The Vlogger is doing an great job at showing what an idiot she is...

I'll keep my comments to that, very tempting to want to say more!!!


----------



## talibali (Aug 15, 2009)

How i wish there were good words i could say but... I am not going to say anything other than the water was way to high from what i read on her... and she was teaseinf it. GGGGGRRRRRRRRRRRRRRR :twisted: :shock:       :evil: :evil: :evil:    :twisted: :twisted: :twisted: :twisted: :twisted:


----------



## Bookgobbler (Aug 13, 2009)

the hedgie looks to be a sweetheart and I just feel sad watching the video.


----------



## freda (Jun 21, 2009)

omg this is sickening. i feel so bad for that poor hedgehog.


----------



## Nancy (Aug 22, 2008)

Anny said:


> The Vlogger is doing an great job at showing what an idiot she is...


That was my thoughts too only the word I was thinking of started with an A. :lol:


----------



## smhufflepuff (Aug 28, 2008)

That was bad. I couldn't watch the whole thing. Poor little fuffer


----------



## Herisson (Jan 7, 2009)

I have offered to buy Trixie from the owner.


----------



## LarryT (May 12, 2009)

Herisson said:


> I have offered to buy Trixie from the owner.


That is nice of you to do  this hedgie needs help and i hope the owners will sell her to you because i know u and mr.cheezy will give trixie a loving home like she deserves.


----------



## amanda (Nov 24, 2008)

you accidently sent me a message about trixie to my youtube account...


----------



## Pipkin (Aug 26, 2009)

The videos been removed by the user?????

Its not someone on here is it?


----------



## LarryT (May 12, 2009)

I know of at least 2 people on here that complained to u tube  and i sent them stupid girls a few nasty messages as well


----------



## Pipkin (Aug 26, 2009)

Oh thats really good  im not that good at youtube, i only go on to look at cute hedgie vids  so i didnt want to complain with not knowing enough about it.

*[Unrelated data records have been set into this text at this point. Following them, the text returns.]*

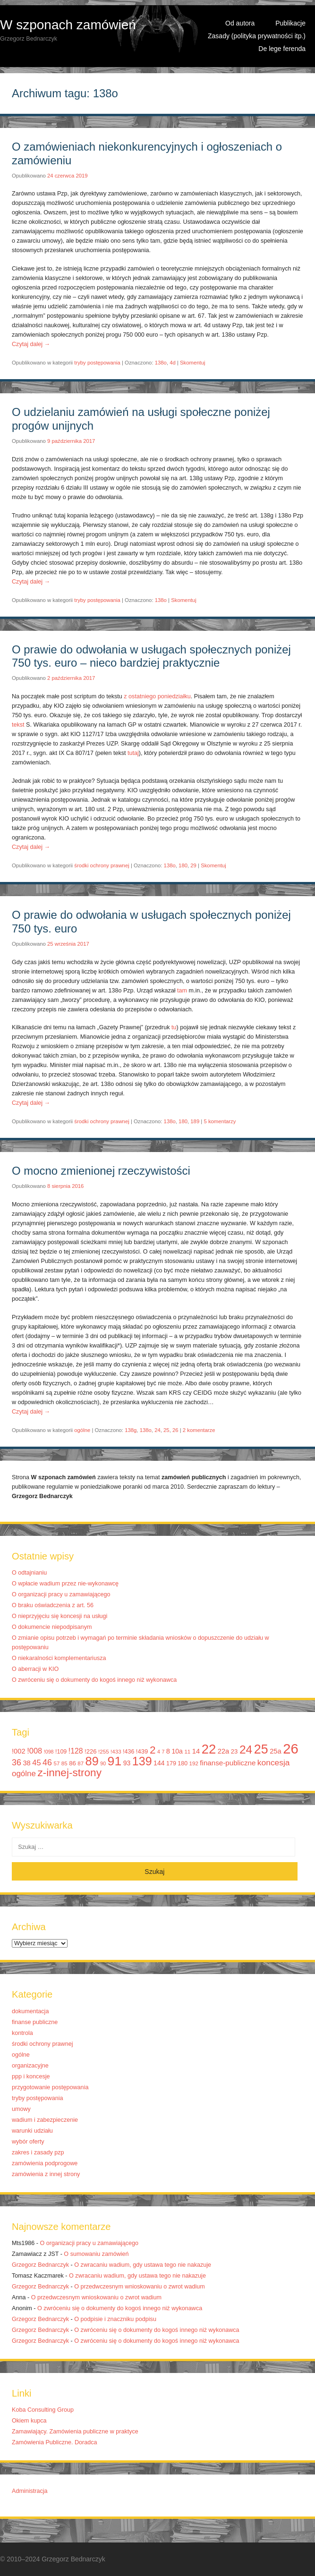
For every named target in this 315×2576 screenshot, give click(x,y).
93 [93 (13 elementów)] (127, 1763)
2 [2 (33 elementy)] (153, 1750)
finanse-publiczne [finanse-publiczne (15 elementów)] (227, 1763)
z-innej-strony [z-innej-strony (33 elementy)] (69, 1773)
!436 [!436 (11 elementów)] (128, 1751)
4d (173, 362)
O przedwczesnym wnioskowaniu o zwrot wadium (139, 2286)
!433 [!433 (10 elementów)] (116, 1751)
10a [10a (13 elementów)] (177, 1751)
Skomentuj (192, 362)
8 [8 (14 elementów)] (168, 1751)
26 (175, 1430)
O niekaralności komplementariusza (59, 1658)
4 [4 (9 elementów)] (158, 1751)
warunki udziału (32, 2130)
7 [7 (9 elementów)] (163, 1751)
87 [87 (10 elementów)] (80, 1763)
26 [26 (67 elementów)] (290, 1748)
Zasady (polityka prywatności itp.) (257, 36)
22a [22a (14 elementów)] (224, 1751)
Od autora (240, 23)
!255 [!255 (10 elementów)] (103, 1751)
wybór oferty (28, 2141)
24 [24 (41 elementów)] (245, 1749)
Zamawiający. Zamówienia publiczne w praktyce (75, 2431)
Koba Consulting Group (43, 2410)
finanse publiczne (35, 2022)
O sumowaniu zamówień (96, 2254)
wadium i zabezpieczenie (45, 2120)
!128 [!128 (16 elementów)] (75, 1751)
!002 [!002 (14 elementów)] (19, 1751)
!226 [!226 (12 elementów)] (91, 1751)
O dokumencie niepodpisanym (52, 1627)
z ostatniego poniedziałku (157, 696)
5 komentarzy (220, 1121)
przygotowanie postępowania (50, 2087)
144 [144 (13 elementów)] (158, 1763)
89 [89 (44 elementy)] (92, 1761)
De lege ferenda (282, 48)
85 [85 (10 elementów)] (64, 1763)
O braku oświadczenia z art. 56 (53, 1605)
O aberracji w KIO (35, 1669)
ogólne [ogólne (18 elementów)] (24, 1773)
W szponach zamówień (68, 24)
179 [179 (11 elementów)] (171, 1763)
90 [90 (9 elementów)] (103, 1763)
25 (166, 1430)
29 (193, 865)
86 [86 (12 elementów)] (72, 1763)
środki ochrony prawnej (101, 865)
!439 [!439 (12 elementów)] (142, 1751)
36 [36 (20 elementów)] (16, 1762)
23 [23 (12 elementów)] (234, 1751)
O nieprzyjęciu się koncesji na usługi (59, 1616)
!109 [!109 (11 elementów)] (61, 1751)
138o (161, 362)
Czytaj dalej (31, 344)
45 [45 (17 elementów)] (36, 1762)
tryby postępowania (97, 362)
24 (157, 1430)
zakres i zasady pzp (38, 2152)
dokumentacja (30, 2011)
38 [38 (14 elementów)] (26, 1763)
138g (130, 1430)
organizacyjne (30, 2065)
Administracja (30, 2491)
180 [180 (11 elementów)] (182, 1763)
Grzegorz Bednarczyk (40, 2265)
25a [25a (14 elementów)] (275, 1751)
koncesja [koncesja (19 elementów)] (273, 1762)
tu (174, 1027)
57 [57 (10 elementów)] (56, 1763)
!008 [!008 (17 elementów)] (34, 1750)
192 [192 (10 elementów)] (193, 1763)
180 (183, 865)
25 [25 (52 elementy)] (261, 1749)
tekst (18, 724)
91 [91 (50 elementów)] (115, 1761)
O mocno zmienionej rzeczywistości (101, 1170)
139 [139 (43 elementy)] (142, 1761)
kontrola (22, 2033)
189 (194, 1121)
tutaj (133, 753)
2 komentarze (199, 1430)
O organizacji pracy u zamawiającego (61, 1594)
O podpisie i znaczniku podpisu (115, 2319)
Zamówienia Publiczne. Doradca (54, 2442)
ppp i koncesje (31, 2076)
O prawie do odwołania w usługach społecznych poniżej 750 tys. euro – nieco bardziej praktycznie (151, 656)
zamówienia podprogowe (44, 2163)
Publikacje (290, 23)
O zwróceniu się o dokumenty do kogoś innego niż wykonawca (94, 1680)
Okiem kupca (29, 2420)
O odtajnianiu (29, 1572)
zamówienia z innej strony (46, 2174)
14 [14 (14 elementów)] (196, 1751)
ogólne (82, 1430)
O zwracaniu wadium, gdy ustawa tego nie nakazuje (142, 2265)
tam (182, 990)
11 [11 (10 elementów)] (187, 1751)
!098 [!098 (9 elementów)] (49, 1751)
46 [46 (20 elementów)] (47, 1762)
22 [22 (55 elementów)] (209, 1749)
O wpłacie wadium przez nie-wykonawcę (65, 1583)
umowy (21, 2109)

Im glad someone did though and you Larry - Thank you.


----------



## amanda (Nov 24, 2008)

I'm pretty sure no one on here would EVER do that to their hedgehog. It has been removed, and I think a couple of us created youtube accounts just to leave them a message about our concerns of how they were handling Trixie. I know I did! Herrison- I think it was very bold and concerned of you to offer to buy Trixie from them; you would undoubtably make a better home for that sweet hedgie girl!

-Amanda


----------



## Anny (Jul 17, 2009)

I'm not surprised the person removed the video! I was one of the people that had left a comment and honestly am surprised they didn't pull the video earlier...

Who is dumb enough to leave proof of their stupidity for all the world to see?! lol

I'm just hoping that the owner of this hedgie got of a clue with the feedback of the video. I'm still a bit stunned that they tried excusing the behavior just because they were close to a bed with comforter... Like that would make everything ok...

Sheesh!


----------



## Pipkin (Aug 26, 2009)

Oh so did the owner reply then to your comments?
I didn't look at the video after the first time.


----------